▶ [WHAT IS EXPECTED] Below are records to repeat exactly; copy them without the pictures.

RECORDED DATA START

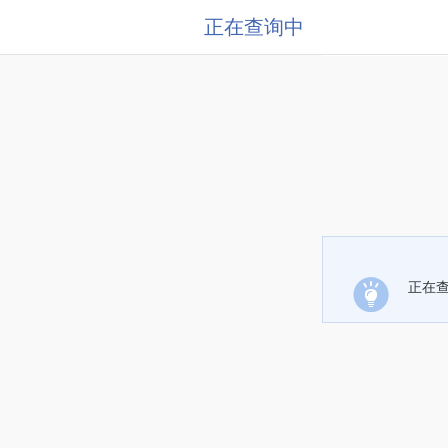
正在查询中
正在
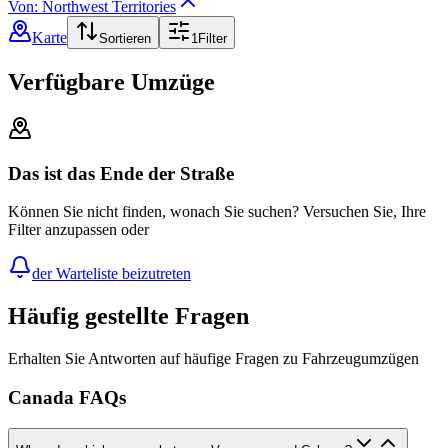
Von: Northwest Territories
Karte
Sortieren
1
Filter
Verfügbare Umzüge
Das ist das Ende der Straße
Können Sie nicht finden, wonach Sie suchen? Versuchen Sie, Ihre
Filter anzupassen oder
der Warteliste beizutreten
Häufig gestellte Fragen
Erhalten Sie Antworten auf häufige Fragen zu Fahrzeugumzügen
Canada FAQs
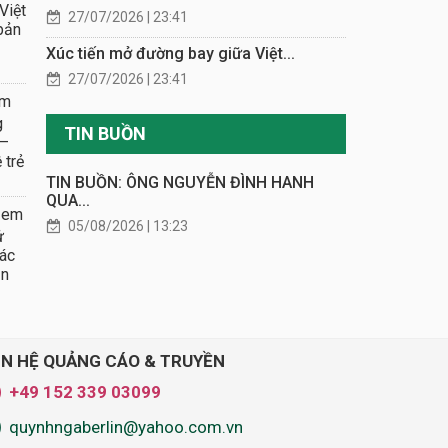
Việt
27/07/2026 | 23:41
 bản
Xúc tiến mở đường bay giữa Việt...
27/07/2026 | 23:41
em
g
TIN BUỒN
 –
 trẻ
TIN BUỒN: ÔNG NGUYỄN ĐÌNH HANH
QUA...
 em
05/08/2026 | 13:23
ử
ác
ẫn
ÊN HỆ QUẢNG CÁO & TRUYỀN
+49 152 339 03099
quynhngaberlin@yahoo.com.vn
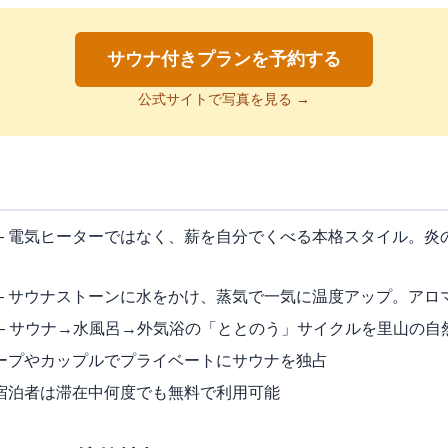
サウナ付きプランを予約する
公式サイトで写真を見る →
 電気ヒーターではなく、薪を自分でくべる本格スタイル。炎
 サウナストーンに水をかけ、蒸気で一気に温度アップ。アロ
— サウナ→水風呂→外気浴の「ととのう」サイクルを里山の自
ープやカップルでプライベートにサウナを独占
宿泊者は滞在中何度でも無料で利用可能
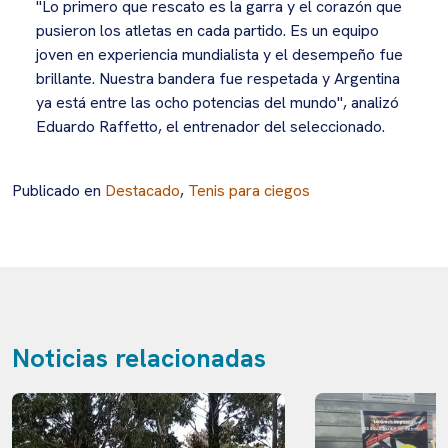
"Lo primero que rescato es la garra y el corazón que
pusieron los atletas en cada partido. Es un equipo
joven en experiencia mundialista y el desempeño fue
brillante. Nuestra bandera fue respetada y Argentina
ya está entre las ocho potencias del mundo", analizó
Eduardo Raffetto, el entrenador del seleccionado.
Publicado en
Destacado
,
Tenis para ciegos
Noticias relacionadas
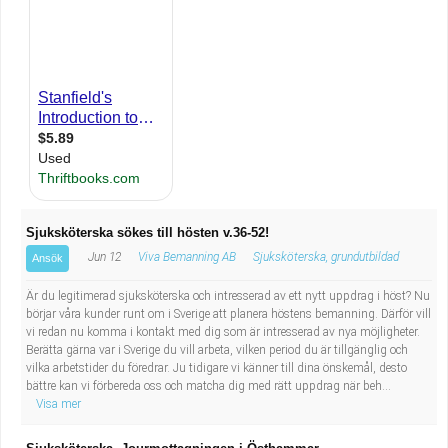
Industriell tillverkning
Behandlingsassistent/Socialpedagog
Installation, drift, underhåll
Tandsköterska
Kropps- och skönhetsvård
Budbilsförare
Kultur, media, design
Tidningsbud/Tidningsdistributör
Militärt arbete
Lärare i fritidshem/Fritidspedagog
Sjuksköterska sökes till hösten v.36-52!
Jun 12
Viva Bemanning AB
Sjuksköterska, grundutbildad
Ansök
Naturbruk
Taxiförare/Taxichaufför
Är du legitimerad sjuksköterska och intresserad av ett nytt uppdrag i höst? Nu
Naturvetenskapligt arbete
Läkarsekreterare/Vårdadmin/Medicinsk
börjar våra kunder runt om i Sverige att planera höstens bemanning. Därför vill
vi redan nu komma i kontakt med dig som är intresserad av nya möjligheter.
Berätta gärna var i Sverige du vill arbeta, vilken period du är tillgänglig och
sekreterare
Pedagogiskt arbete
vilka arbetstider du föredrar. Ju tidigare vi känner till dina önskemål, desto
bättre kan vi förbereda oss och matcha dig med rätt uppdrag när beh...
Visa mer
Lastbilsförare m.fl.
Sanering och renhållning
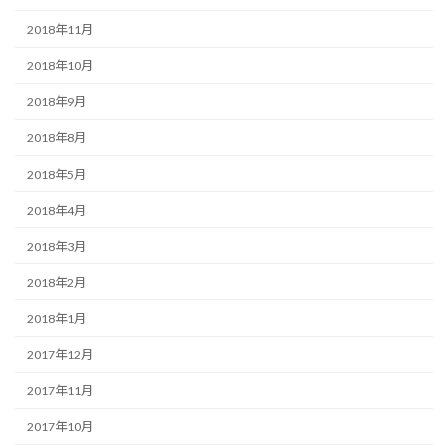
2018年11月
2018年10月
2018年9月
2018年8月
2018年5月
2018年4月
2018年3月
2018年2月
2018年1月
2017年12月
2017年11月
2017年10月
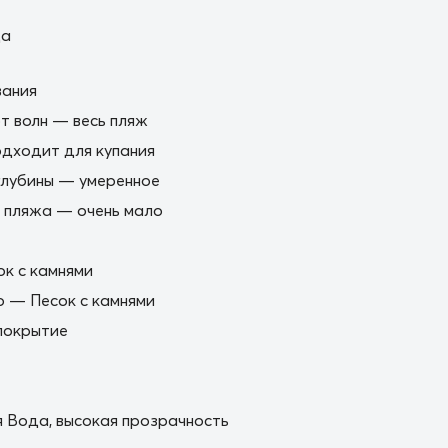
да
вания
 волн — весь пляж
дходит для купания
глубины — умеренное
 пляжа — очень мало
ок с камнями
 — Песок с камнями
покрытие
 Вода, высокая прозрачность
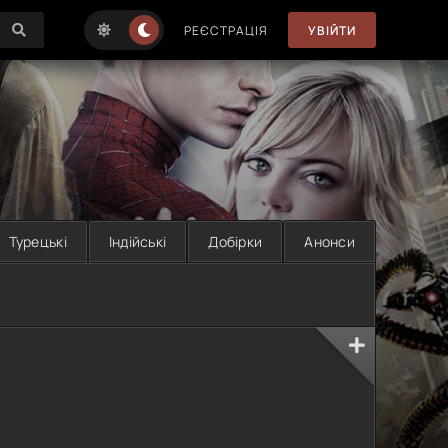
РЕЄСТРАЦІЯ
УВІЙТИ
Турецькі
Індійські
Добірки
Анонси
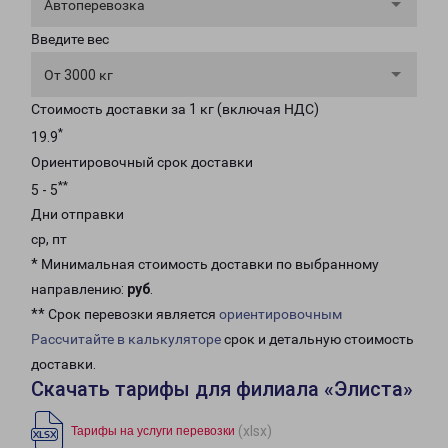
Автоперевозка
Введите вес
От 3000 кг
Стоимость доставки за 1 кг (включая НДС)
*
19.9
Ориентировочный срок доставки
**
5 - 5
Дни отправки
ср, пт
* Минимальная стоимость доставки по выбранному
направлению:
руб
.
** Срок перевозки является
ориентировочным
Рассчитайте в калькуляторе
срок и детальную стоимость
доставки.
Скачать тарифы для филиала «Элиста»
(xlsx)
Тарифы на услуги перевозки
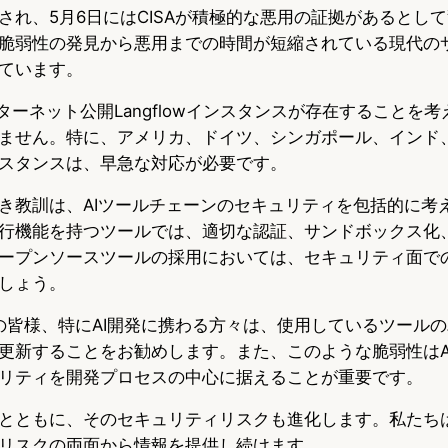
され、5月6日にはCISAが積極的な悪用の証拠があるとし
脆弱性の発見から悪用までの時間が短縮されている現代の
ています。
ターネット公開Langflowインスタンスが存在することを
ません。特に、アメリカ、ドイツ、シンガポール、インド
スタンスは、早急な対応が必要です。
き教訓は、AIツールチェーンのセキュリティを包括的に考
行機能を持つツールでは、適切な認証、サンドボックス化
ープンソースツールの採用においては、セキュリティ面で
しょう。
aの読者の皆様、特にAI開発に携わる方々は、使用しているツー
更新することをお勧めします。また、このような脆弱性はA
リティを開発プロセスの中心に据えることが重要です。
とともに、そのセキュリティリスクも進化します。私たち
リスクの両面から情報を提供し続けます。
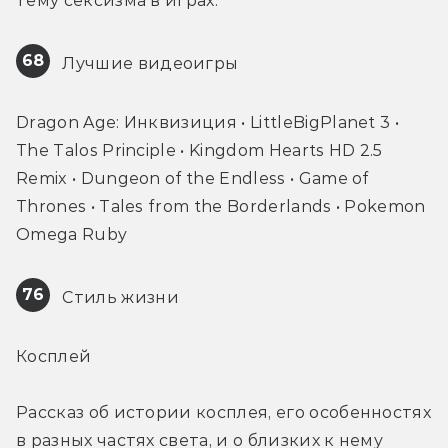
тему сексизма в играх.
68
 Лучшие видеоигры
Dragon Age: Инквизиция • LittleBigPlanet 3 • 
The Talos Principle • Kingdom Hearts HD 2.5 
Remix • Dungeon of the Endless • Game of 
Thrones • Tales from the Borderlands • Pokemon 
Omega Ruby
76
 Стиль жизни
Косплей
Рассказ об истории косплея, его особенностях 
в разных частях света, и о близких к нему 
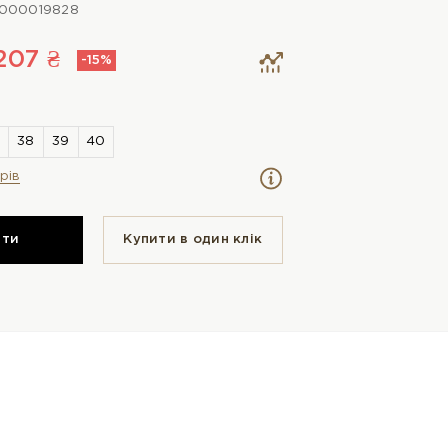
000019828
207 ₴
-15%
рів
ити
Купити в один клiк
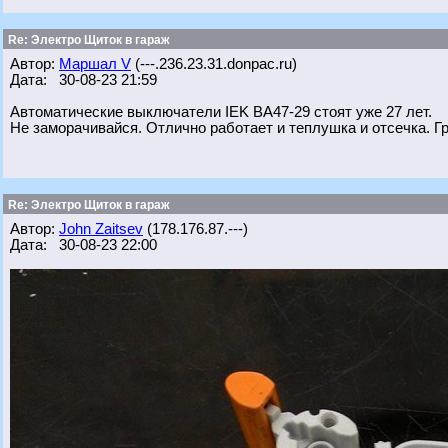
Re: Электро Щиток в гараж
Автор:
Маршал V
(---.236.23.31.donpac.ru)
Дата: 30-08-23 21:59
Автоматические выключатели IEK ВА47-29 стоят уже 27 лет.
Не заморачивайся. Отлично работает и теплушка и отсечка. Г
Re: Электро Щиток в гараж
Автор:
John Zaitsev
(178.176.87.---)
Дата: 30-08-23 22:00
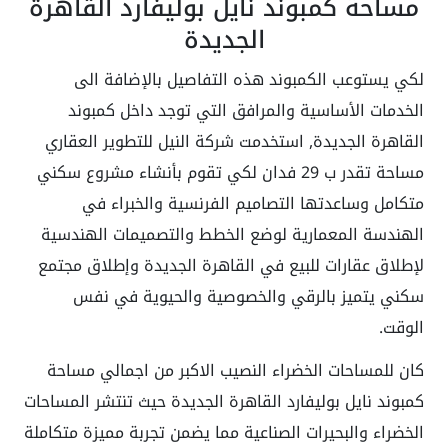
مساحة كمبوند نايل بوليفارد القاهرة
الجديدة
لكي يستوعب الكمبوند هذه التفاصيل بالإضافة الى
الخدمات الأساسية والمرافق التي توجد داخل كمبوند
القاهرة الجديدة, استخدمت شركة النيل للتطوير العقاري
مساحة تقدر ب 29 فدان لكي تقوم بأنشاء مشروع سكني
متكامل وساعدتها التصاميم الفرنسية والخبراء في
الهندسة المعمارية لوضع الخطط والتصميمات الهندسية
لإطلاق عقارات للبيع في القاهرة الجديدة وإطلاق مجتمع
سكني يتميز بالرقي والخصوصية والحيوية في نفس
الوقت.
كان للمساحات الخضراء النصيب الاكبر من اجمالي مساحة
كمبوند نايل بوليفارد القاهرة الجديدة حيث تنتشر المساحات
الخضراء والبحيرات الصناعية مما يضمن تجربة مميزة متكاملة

RECORDED DATA END

▶ [RESULT]
正在查询中
正在
Von: Northwest Territories
Karte
Sortieren
1
Filter
Verfügbare Umzüge
Das ist das Ende der Straße
Können Sie nicht finden, wonach Sie suchen? Versuchen Sie, Ihre
Filter anzupassen oder
der Warteliste beizutreten
Häufig gestellte Fragen
Erhalten Sie Antworten auf häufige Fragen zu Fahrzeugumzügen
Canada FAQs
Việt
27/07/2026 | 23:41
 bản
Xúc tiến mở đường bay giữa Việt...
27/07/2026 | 23:41
em
g
TIN BUỒN
 –
 trẻ
TIN BUỒN: ÔNG NGUYỄN ĐÌNH HANH
QUA...
 em
05/08/2026 | 13:23
ử
ác
ẫn
ÊN HỆ QUẢNG CÁO & TRUYỀN
+49 152 339 03099
quynhngaberlin@yahoo.com.vn
サウナ付きプランを予約する
公式サイトで写真を見る →
 電気ヒーターではなく、薪を自分でくべる本格スタイル。炎
 サウナストーンに水をかけ、蒸気で一気に温度アップ。アロ
— サウナ→水風呂→外気浴の「ととのう」サイクルを里山の自
ープやカップルでプライベートにサウナを独占
宿泊者は滞在中何度でも無料で利用可能
"Lo primero que rescato es la garra y el corazón que
pusieron los atletas en cada partido. Es un equipo
joven en experiencia mundialista y el desempeño fue
brillante. Nuestra bandera fue respetada y Argentina
ya está entre las ocho potencias del mundo", analizó
Eduardo Raffetto, el entrenador del seleccionado.
Publicado en
Destacado
,
Tenis para ciegos
Noticias relacionadas
Industriell tillverkning
Behandlingsassistent/Socialpedagog
Installation, drift, underhåll
Tandsköterska
Kropps- och skönhetsvård
Budbilsförare
Kultur, media, design
Tidningsbud/Tidningsdistributör
Militärt arbete
Lärare i fritidshem/Fritidspedagog
Sjuksköterska sökes till hösten v.36-52!
Jun 12
Viva Bemanning AB
Sjuksköterska, grundutbildad
Ansök
Naturbruk
Taxiförare/Taxichaufför
Är du legitimerad sjuksköterska och intresserad av ett nytt uppdrag i höst? Nu
Naturvetenskapligt arbete
Läkarsekreterare/Vårdadmin/Medicinsk
börjar våra kunder runt om i Sverige att planera höstens bemanning. Därför vill
vi redan nu komma i kontakt med dig som är intresserad av nya möjligheter.
Berätta gärna var i Sverige du vill arbeta, vilken period du är tillgänglig och
sekreterare
Pedagogiskt arbete
vilka arbetstider du föredrar. Ju tidigare vi känner till dina önskemål, desto
bättre kan vi förbereda oss och matcha dig med rätt uppdrag när beh...
Visa mer
Lastbilsförare m.fl.
Sanering och renhållning
2018年11月
2018年10月
2018年9月
2018年8月
2018年5月
2018年4月
2018年3月
2018年2月
2018年1月
2017年12月
2017年11月
2017年10月
да
вания
 волн — весь пляж
дходит для купания
глубины — умеренное
 пляжа — очень мало
ок с камнями
 — Песок с камнями
покрытие
 Вода, высокая прозрачность
РЕЄСТРАЦІЯ
УВІЙТИ
Турецькі
Індійські
Добірки
Анонси
Автоперевозка
Введите вес
От 3000 кг
Стоимость доставки за 1 кг (включая НДС)
*
19.9
Ориентировочный срок доставки
**
5 - 5
Дни отправки
ср, пт
* Минимальная стоимость доставки по выбранному
направлению:
руб
.
** Срок перевозки является
ориентировочным
Рассчитайте в калькуляторе
срок и детальную стоимость
доставки.
Скачать тарифы для филиала «Элиста»
(xlsx)
Тарифы на услуги перевозки
され、5月6日にはCISAが積極的な悪用の証拠があるとし
脆弱性の発見から悪用までの時間が短縮されている現代の
ています。
ターネット公開Langflowインスタンスが存在することを
ません。特に、アメリカ、ドイツ、シンガポール、インド
スタンスは、早急な対応が必要です。
き教訓は、AIツールチェーンのセキュリティを包括的に考
行機能を持つツールでは、適切な認証、サンドボックス化
ープンソースツールの採用においては、セキュリティ面で
しょう。
aの読者の皆様、特にAI開発に携わる方々は、使用しているツー
更新することをお勧めします。また、このような脆弱性はA
リティを開発プロセスの中心に据えることが重要です。
とともに、そのセキュリティリスクも進化します。私たち
リスクの両面から情報を提供し続けます。
тему сексизма в играх.
68
 Лучшие видеоигры
Dragon Age: Инквизиция • LittleBigPlanet 3 • 
The Talos Principle • Kingdom Hearts HD 2.5 
Remix • Dungeon of the Endless • Game of 
Thrones • Tales from the Borderlands • Pokemon 
Omega Ruby
76
 Стиль жизни
Косплей
Рассказ об истории косплея, его особенностях 
в разных частях света, и о близких к нему 
000019828
207 ₴
-15%
рів
ити
Купити в один клiк
Re: Электро Щиток в гараж
Автор:
Маршал V
(---.236.23.31.donpac.ru)
Дата: 30-08-23 21:59
Автоматические выключатели IEK ВА47-29 стоят уже 27 лет.
Не заморачивайся. Отлично работает и теплушка и отсечка. Г
Re: Электро Щиток в гараж
Автор:
John Zaitsev
(178.176.87.---)
Дата: 30-08-23 22:00
مساحة كمبوند نايل بوليفارد القاهرة
الجديدة
لكي يستوعب الكمبوند هذه التفاصيل بالإضافة الى
الخدمات الأساسية والمرافق التي توجد داخل كمبوند
القاهرة الجديدة, استخدمت شركة النيل للتطوير العقاري
مساحة تقدر ب 29 فدان لكي تقوم بأنشاء مشروع سكني
متكامل وساعدتها التصاميم الفرنسية والخبراء في
الهندسة المعمارية لوضع الخطط والتصميمات الهندسية
لإطلاق عقارات للبيع في القاهرة الجديدة وإطلاق مجتمع
سكني يتميز بالرقي والخصوصية والحيوية في نفس
الوقت.
كان للمساحات الخضراء النصيب الاكبر من اجمالي مساحة
كمبوند نايل بوليفارد القاهرة الجديدة حيث تنتشر المساحات
الخضراء والبحيرات الصناعية مما يضمن تجربة مميزة متكاملة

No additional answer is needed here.